Which is harder: Ash or Oak?
The average Janka rating for Ash flooring is 1320—which puts it directly between Red Oak (1290) and White Oak (1360). This means it can handle a high volume of foot traffic and wear, so it’s great for houses with kids and animals running around.
Which is harder: Ash or Walnut?
If we’re talking about American Walnut (the most common type in the US), then Ash wood is the more durable choice. American Walnut wood has an average Janka rating of 1010 to Ash wood’s 1320.
If you were to browse the spectrum of wood floor colors—from near-white Maple to the deep black of Ebony flooring—you’d find Ash to be in the lighter, more neutral tones. But that doesn’t mean it’s boring!
In fact, Ash flooring can range all the way from creamy blonde to deep brown, with gorgeous color variations and swirls. It’s most commonly found in grey-brown hues, but like we said—it has tons of character.

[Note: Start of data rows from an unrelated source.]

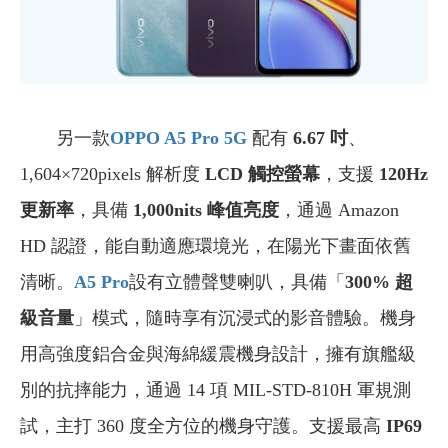
另一款
OPPO A5 Pro 5G
配有
6.67 吋
、
1,604×720pixels 解析度
LCD 觸控螢幕
，支援
120Hz
更新率
，具備
1,000nits 峰值亮度
，通過 Amazon
HD 認證，能自動適應環境光，在陽光下畫面依舊
清晰。
A5 Pro
設有立體聲雙喇叭，具備「
300% 超
級音量
」模式，隨時享有沉浸式的影音體驗。機身
用高強度鋁合金與海綿緩震機身設計，擁有旗艦級
別的抗摔能力，通過 14 項 MIL-STD-810H 軍規測
試，主打 360 度全方位的機身守護。支援最高
IP69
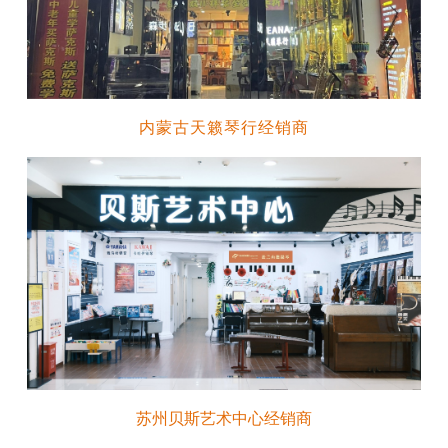
内蒙古天籁琴行经销商
苏州贝斯艺术中心经销商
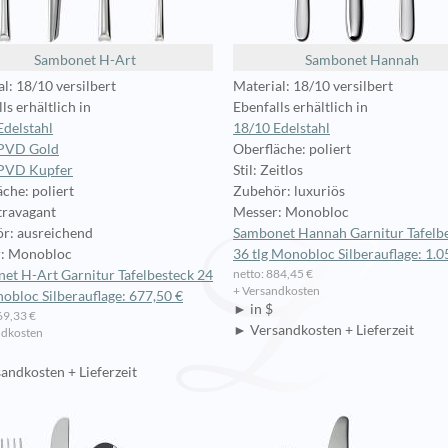
Sambonet H-Art
Sambonet Hannah
l: 18/10 versilbert
Material: 18/10 versilbert
ls erhältlich in
Ebenfalls erhältlich in
Edelstahl
18/10 Edelstahl
 PVD Gold
Oberfläche: poliert
PVD Kupfer
Stil: Zeitlos
che: poliert
Zubehör: luxuriös
xtravagant
Messer: Monobloc
r: ausreichend
Sambonet Hannah Garnitur Tafelb
: Monobloc
36 tlg Monobloc Silberauflage: 1.0
netto: 884,45 €
et H-Art Garnitur Tafelbesteck 24
+ Versandkosten
nobloc Silberauflage: 677,50 €
► in $
69,33 €
► Versandkosten + Lieferzeit
ndkosten
andkosten + Lieferzeit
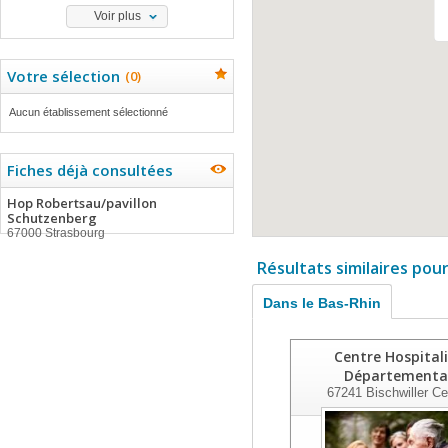
Voir plus
Votre sélection
(
0
)
Aucun établissement sélectionné
Fiches déjà consultées
Hop Robertsau/pavillon
Schutzenberg
67000 Strasbourg
Résultats similaires pou
Dans le Bas-Rhin
Centre Hospitali
Départementa
67241
Bischwiller C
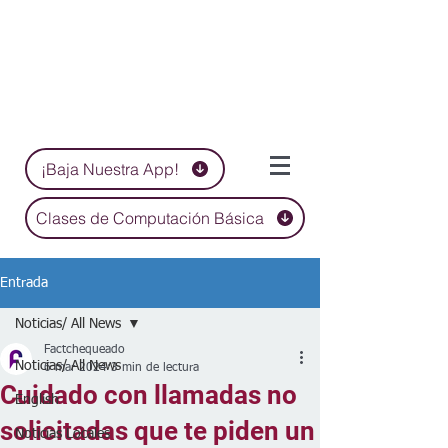
¡Baja Nuestra App!
Clases de Computación Básica
Entrada
Noticias/ All News
Factchequeado
Noticias/ All News
6 mar 2024
3 min de lectura
Cuidado con llamadas no
English
solicitadas que te piden un
Noticias Locales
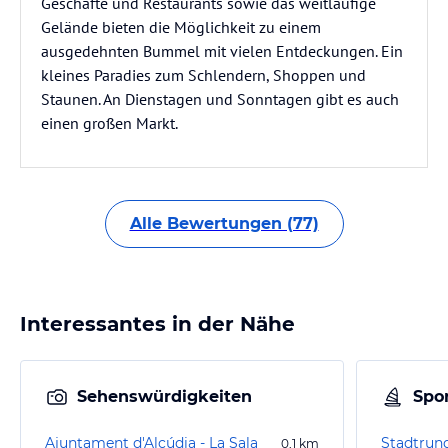
Geschäfte und Restaurants sowie das weitläufige
Gelände bieten die Möglichkeit zu einem
ausgedehnten Bummel mit vielen Entdeckungen. Ein
kleines Paradies zum Schlendern, Shoppen und
Staunen. An Dienstagen und Sonntagen gibt es auch
einen großen Markt.
Alle Bewertungen (77)
Interessantes in der Nähe
Sehenswürdigkeiten
Spor
Ajuntament d'Alcúdia - La Sala
Stadtrund
0,1
km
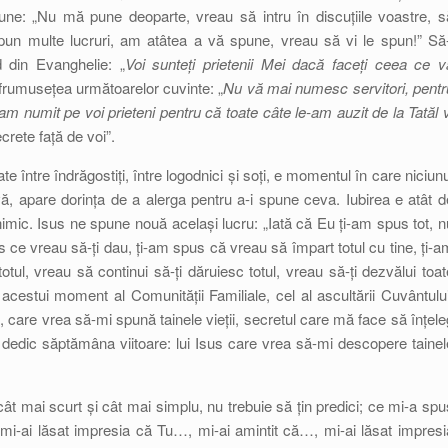
spune: „Nu mă pune deoparte, vreau să intru în discuțiile voastre, s
n multe lucruri, am atâtea a vă spune, vreau să vi le spun!” Să-
 din Evanghelie: „
Voi sunteți prietenii Mei dacă faceți ceea ce v
 frumusețea următoarelor cuvinte: „
Nu vă mai numesc servitori, pentr
-am numit pe voi prieteni pentru că toate câte le-am auzit de la Tatăl v
rete față de voi”.
te între îndrăgostiți, între logodnici și soți, e momentul în care niciunu
ă, apare dorința de a alerga pentru a-i spune ceva. Iubirea e atât d
mic. Isus ne spune nouă același lucru: „Iată că Eu ți-am spus tot, n
 ce vreau să-ți dau, ți-am spus că vreau să împart totul cu tine, ți-a
totul, vreau să continui să-ți dăruiesc totul, vreau să-ți dezvălui toat
 acestui moment al Comunității Familiale, cel al ascultării Cuvântului
, care vrea să-mi spună tainele vieții, secretul care mă face să înțele
 dedic săptămâna viitoare: lui Isus care vrea să-mi descopere tainel
cât mai scurt și cât mai simplu, nu trebuie să țin predici; ce mi-a spu
mi-ai lăsat impresia că Tu…, mi-ai amintit că…, mi-ai lăsat impresi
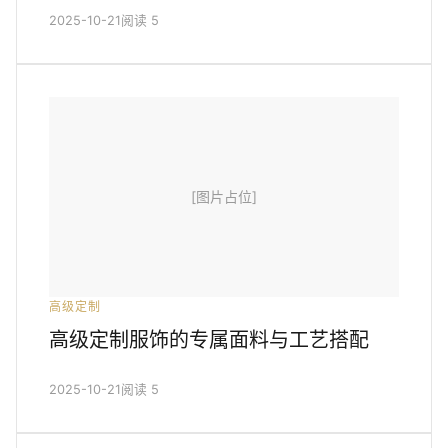
2025-10-21
阅读 5
[图片占位]
高级定制
高级定制服饰的专属面料与工艺搭配
2025-10-21
阅读 5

Can You Buy Prefinished Ash Floors? What About Unfinished Ash Flooring?
Yep! Both prefinished Ash and unfinished Ash are available from a number of different flooring manufacturers. Check out a few of those products here—and as always, you can always find a flooring store near you to see even more products!
What Does Ash Wood’s Grain Look Like?
As we mentioned, Ash flooring makes a subtle-but-gorgeous statement with its swirling-yet-straight wood grain. The shape of that swirl is similar to Oak’s, but it’s a little less reddish (and more vertical).
It’s perfect for giving the wood some character, but not drawing too much attention. Think of its grain pattern like a perfect medium between Oak and Maple.
Why Is Ash Flooring So Much Less Common Than Oak or Other Domestic Hardwoods?
That’s a great question! Ash is growing in popularity as lighter floors are becoming more and more trendy, but it still isn’t as common as some other hardwood flooring types.
One of the main reasons: with an invasive beetle called the Emerald Ash Borerdecimating Ash populations, it’s becoming harder and harder to buy old-growth Ash trees. And that means it’s harder and harder to find the large planks so popular in today’s hardwood flooring.
Luckily, scientists are hard at work finding a cure for this invasive pest. And with color palates changing, it probably won’t be long before Ash flooring is back in the mainstream.
Installing Ash Flooring: What You Need to Know
As with all other types of wood flooring, there are certain unique considerations to take into account when installing Ash floors. Here’s what you should know.
But, when it comes to Ash flooring, that doesn’t really matter as much, since wide- and long-format solid planks are rare anyway (for the reasons we mentioned above). And of course, floating floors make for some of the easiest flooring to install.
Can you find solid ash flooring? How do you install it?
Absolutely! And you don’t even need to hunt for the best hardwood floor brand to get it—solid Ash flooring is just as common as its engineered cousin.
And like with most solid wood floors, you can opt for a nail-down, staple-down, or glue-down installation. It all depends on your subfloor and underlayment. And if you’re wondering “what is subflooring?”, it’s just the base surface below your finished floor.
Do Ash floors need to acclimate prior to installation?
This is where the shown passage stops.